KKTC’de AB Bürosu çıkmazı |
Prof. Dr. Ata ATUN |
|
Mali Yardım Tüzüğündeki maddeler aslında kendi başlarına konuşuyor ve AB’nin Bürosunun KKTC’de açılamayacağını ima ediyor ama iyi niyetli bir çok insanımız bu Büroların Lefkoşa şehrinin Türk tarafında açılacağına inanıyor.
AB’ye güvenleri var ve AB’nin insan haklarını, dolayısı ile Kıbrıs’lı Türklerin haklarını koruyacağına inanıyorlar. 24 Nisan 2004 referandumda Kıbrıs’lı Türkler tarafından verilen %68 EVET oylarının bir şekilde ödüllendirileceğini zannediyorlar.
Ama kazın ayağı hiçte öyle değil.
İşte bu yanılgıya en güzel örnek daha birkaç gün önce Avrupa Halk Partisi (EPP) tarafından kabul edilen 9 maddelik karar. Dokuz maddenin dokuzu da Rumları destekleyen ve Kıbrıs Türklerini de azınlık statüsüne düşüren maddeler.
Mali yardım Tüzüğünün uygulanması ile sorumlu AB Komisyonu’nun Kuzey Kıbrıs’ta açmayı planladığı AB bürosuna Kıbrıs (Rum) Cumhuriyeti “OXI” deyip itiraz edince bir anlaşma sağlanamadı.
Zaten akside olamazdı.
AB yemeden içmeden, adada sınır ve barış sorunu varken, Kıbrıs (Rum) Cumhuriyeti’ni üye devlet olarak içine kabul etmesi ile zaten kararların tek taraflı olarak Rum yanlısı çıkmasının kapısını sonuna kadar açtı.
İyi niyetli insanlarımız, Komisyonda kararlar oy çokluğu ile alınacak, Rumların esamisi bile okunmayacak diyor ama EPP kararı ortada. Esamisi okunmayacak olan Rumlar, kararı istedikleri gibi hem de dokuzda dokuz çıkardılar.

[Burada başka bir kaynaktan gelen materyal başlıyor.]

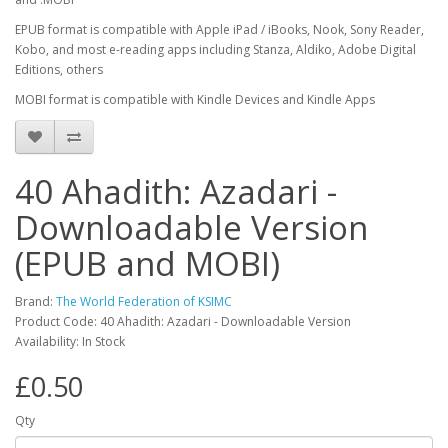
EPUB format is compatible with Apple iPad / iBooks, Nook, Sony Reader,
Kobo, and most e-reading apps including Stanza, Aldiko, Adobe Digital
Editions, others
MOBI format is compatible with Kindle Devices and Kindle Apps
40 Ahadith: Azadari -
Downloadable Version
(EPUB and MOBI)
Brand:
The World Federation of KSIMC
Product Code: 40 Ahadith: Azadari - Downloadable Version
Availability: In Stock
£0.50
Qty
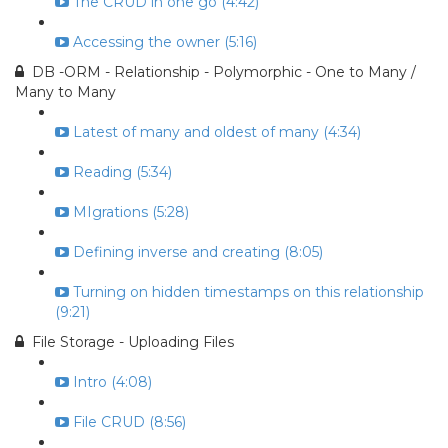
The CRUD in one go (4:42)
Accessing the owner (5:16)
DB -ORM - Relationship - Polymorphic - One to Many /
Many to Many
Latest of many and oldest of many (4:34)
Reading (5:34)
MIgrations (5:28)
Defining inverse and creating (8:05)
Turning on hidden timestamps on this relationship
(9:21)
File Storage - Uploading Files
Intro (4:08)
File CRUD (8:56)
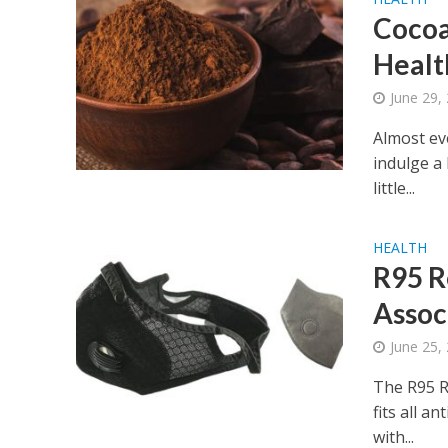
Cocoa
Healt
June 29,
Almost ev
indulge a
little...
HEALTH
R95 R
Assoc
June 25,
The R95 R
fits all a
with...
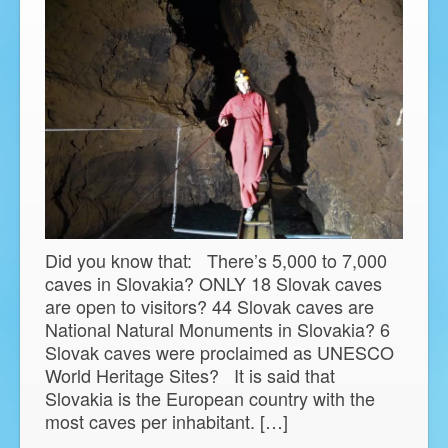
Did you know that: There’s 5,000 to 7,000
caves in Slovakia? ONLY 18 Slovak caves
are open to visitors? 44 Slovak caves are
National Natural Monuments in Slovakia? 6
Slovak caves were proclaimed as UNESCO
World Heritage Sites? It is said that
Slovakia is the European country with the
most caves per inhabitant. […]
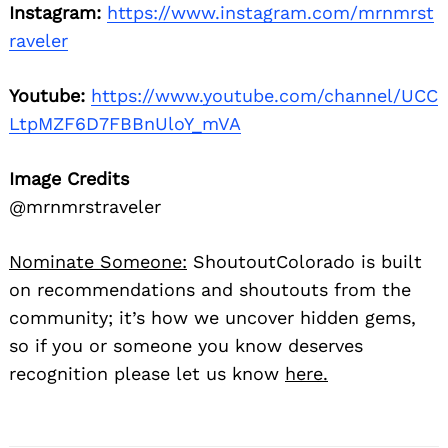
Instagram:
https://www.instagram.com/mrnmrst
raveler
Youtube:
https://www.youtube.com/channel/UCC
LtpMZF6D7FBBnUloY_mVA
Image Credits
@mrnmrstraveler
Nominate Someone:
ShoutoutColorado is built
on recommendations and shoutouts from the
community; it’s how we uncover hidden gems,
so if you or someone you know deserves
recognition please let us know
here.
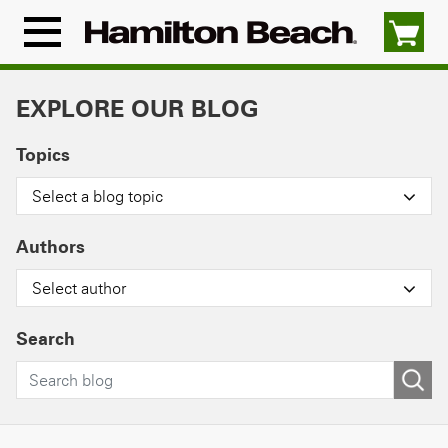
Skip
to
Menu
content
Icon
EXPLORE OUR BLOG
Topics
Select a blog topic
Authors
Select author
Search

Mali Yardım Tüzüğü içeriğince Lefkoşa’da açılacak Büro konusunda, Komisyon ile Rum Hükümeti arasında yapılan görüşmelerde bir sonuç alınamayınca konunun AB Daimi Temsilciler Komitesi COREPER’de ele alınması kararlaştırıldı.
Rumların Komisyondaki iddiaları, Kuzey Kıbrıs’ta AB bürosu açmaya gereksinim olmadığı, büronun hali hazırda, Lefkoşa’nın Rum kesimindeki Fenorameno Kilisesinin tam karşısındaki UNDP Binasında faaliyet gösterdiği ve adanın kuzeyi ile ilişkilerin Rum kesimindeki AB temsilciliği ile yürütebileceği şeklinde oldu.
Rumlar KKTC’de AB bürosunun açılmasına sıcak bakmıyor ve bu konuda AB Komisyonu’nun takındığı tavırdan da hiç memnun değiller. Söz konusu bu büronun kuzeyde açılmaması için de elden geleni yapmaya da hazırlar. Bu nedenle Komisyon büronun bir an önce açılmasını isterken Rumlar ise geri adım atmıyor. Ellerindeki tüm kozları da kullanmak düşüncesindeler.
Mali Yardım ile ilgili AB Bürosunun, Rumların tüm itirazlarına rağmen KKTC’de açılması kararı alınırsa, Rumlar bu defa Mali yardım Tüzüğünün uygulanmasını önlemek için ne tür engel çıkarılabilir çalışmasına da başladılar.
Rumların kuzey Kıbrıs’ta açılacak büro konusunda itirazları göstermelik olarak AB içinde tepkiye karşılandı ama AB Komisyonu ile Rumlar arasında yapılan teknik düzeydeki müzakerelerde Kıbrıs (Rum) Cumhuriyeti yetkilileri bir türlü ikna edilemedi.
Soru bu aşamada AB içinde siyasi düzeyde görüşülecek ve sonuçlandırılmaya çalışılacak ama bence sonuç şimdiden belli. Fransa, Danimarka, Almanya ve örtülü olarak Avusturya destekli Kıbrıs (Rum) Cumhuriyeti’nin tüm girişim ve engellemelerinden sonra Mali Yardım ile ilgili AB Bürosu Lefkoşa’nın Rum kesiminde açılacak ve göstermelik bir büroda KKTC’de göreve başlayacak.
Tabi bu varsayımlar hep, KKTC’deki Koalisyon Hükümetinin dağılması pahasına Mali Yardım Tüzüğünü kabul etmiş olması olasılığı üzerine kurulu. Aynen Nasreddin Hoca’nın yoldan geçecek koyunlardan çalılara takılacak tüylerden yün eğireceği varsayımı gibi.